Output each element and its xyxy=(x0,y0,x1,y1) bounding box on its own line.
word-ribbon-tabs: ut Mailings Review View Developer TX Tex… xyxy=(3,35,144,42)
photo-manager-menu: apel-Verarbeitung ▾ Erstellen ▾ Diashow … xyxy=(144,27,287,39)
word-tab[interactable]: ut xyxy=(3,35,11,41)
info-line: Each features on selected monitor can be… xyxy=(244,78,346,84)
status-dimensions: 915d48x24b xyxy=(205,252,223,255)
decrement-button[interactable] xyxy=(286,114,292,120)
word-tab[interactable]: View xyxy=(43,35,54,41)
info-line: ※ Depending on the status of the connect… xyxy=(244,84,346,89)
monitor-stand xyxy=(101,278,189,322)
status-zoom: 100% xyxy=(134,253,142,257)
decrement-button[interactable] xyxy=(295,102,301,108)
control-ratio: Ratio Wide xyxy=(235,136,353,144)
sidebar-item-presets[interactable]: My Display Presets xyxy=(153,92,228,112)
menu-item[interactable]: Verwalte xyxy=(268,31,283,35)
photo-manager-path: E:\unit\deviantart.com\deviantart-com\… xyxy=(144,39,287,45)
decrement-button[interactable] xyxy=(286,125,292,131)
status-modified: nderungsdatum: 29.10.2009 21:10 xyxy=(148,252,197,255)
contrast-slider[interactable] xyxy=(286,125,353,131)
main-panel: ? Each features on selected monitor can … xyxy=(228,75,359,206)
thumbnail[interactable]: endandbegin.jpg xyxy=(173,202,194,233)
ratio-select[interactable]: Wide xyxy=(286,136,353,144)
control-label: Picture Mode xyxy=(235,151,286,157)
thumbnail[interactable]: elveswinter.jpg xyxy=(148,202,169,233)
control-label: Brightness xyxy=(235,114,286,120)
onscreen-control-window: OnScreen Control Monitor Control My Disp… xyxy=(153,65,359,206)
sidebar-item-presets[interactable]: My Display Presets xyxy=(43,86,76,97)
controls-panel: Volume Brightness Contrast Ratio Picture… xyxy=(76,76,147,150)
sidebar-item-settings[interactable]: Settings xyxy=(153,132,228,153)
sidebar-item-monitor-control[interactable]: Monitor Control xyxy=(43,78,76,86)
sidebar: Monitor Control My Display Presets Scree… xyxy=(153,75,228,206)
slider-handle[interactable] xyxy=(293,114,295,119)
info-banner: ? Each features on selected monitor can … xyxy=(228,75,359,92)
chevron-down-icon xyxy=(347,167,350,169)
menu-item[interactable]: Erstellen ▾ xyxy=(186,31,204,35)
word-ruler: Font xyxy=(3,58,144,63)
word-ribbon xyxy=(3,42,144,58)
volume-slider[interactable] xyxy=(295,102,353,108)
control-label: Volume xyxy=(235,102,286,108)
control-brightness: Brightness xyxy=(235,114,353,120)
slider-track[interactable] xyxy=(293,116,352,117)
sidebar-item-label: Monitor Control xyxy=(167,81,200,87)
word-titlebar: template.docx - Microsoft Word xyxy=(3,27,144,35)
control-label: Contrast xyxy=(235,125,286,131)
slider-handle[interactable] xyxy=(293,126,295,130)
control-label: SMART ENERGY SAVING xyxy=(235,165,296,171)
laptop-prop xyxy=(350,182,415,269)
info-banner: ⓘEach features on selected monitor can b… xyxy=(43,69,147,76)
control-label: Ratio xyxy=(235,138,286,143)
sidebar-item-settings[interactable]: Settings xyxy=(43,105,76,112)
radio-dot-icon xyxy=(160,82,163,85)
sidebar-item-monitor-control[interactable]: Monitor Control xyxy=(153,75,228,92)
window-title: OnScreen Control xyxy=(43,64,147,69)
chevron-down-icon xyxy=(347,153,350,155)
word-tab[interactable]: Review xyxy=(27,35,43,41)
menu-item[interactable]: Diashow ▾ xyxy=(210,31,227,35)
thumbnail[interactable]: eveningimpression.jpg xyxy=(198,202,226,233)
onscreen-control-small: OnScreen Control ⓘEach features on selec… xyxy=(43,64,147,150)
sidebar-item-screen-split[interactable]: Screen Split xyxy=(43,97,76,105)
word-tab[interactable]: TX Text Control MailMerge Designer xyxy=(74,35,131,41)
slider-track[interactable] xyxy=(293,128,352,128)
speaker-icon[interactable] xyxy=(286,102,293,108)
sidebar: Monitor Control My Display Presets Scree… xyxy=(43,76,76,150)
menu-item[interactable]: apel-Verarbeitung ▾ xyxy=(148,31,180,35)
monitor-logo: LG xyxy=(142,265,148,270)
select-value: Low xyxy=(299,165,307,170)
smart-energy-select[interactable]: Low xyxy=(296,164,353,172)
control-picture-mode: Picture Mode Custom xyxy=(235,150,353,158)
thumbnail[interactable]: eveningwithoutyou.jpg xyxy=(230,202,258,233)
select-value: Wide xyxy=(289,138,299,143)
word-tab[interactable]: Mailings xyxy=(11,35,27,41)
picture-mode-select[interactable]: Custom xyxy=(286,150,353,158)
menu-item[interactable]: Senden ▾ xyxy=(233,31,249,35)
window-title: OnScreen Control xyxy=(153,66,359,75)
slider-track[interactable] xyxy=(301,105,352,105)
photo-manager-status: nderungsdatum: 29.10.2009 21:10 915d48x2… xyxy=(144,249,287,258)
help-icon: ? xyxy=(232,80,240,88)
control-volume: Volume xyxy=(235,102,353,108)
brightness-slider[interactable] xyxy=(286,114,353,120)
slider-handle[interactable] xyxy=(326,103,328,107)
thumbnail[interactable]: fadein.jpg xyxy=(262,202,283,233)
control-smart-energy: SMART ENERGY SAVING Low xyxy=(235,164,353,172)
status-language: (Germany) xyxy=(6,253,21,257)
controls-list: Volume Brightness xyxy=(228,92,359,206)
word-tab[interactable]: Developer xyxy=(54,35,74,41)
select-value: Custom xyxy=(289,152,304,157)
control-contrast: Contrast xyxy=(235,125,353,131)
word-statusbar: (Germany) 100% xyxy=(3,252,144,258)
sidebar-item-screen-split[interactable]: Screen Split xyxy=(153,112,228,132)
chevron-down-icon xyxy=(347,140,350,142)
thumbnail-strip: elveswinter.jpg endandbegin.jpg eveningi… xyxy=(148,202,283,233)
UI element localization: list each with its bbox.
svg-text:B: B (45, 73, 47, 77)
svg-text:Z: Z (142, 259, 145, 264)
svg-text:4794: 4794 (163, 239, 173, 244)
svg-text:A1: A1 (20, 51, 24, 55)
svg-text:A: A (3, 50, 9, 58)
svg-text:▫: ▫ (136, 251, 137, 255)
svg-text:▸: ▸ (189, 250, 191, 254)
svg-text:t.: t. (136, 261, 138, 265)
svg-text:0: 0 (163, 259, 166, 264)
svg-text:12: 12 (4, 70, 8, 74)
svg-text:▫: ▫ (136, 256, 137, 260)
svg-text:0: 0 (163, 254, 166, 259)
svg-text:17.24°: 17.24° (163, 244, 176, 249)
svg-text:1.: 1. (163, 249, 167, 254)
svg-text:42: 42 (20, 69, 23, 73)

══════════════════════════════

WORK ITEM>
Find how many lines of the entries contain "ribbon". Respond with the number only.

OUTPUT FOR THIS TASK>
2